Please set down the line that contains "حزب الوسط الاجتماعي يدعو إلى التسريع بتنزيل" and every line below it through the last, exactly as written, with no other lines.

▶ **PROVIDED DATA**
******************************

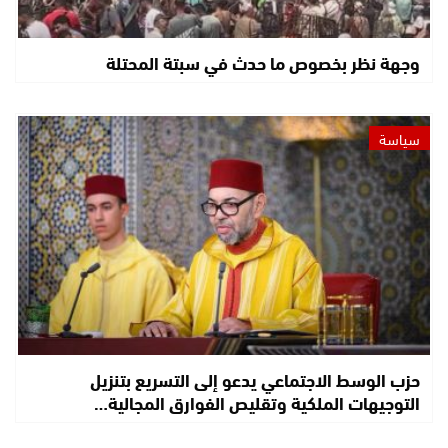
وجهة نظر بخصوص ما حدث في سبتة المحتلة
سياسة
حزب الوسط الاجتماعي يدعو إلى التسريع بتنزيل
التوجيهات الملكية وتقليص الفوارق المجالية…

******************************

▶ **ANSWER TO THIS TASK**
حزب الوسط الاجتماعي يدعو إلى التسريع بتنزيل
التوجيهات الملكية وتقليص الفوارق المجالية…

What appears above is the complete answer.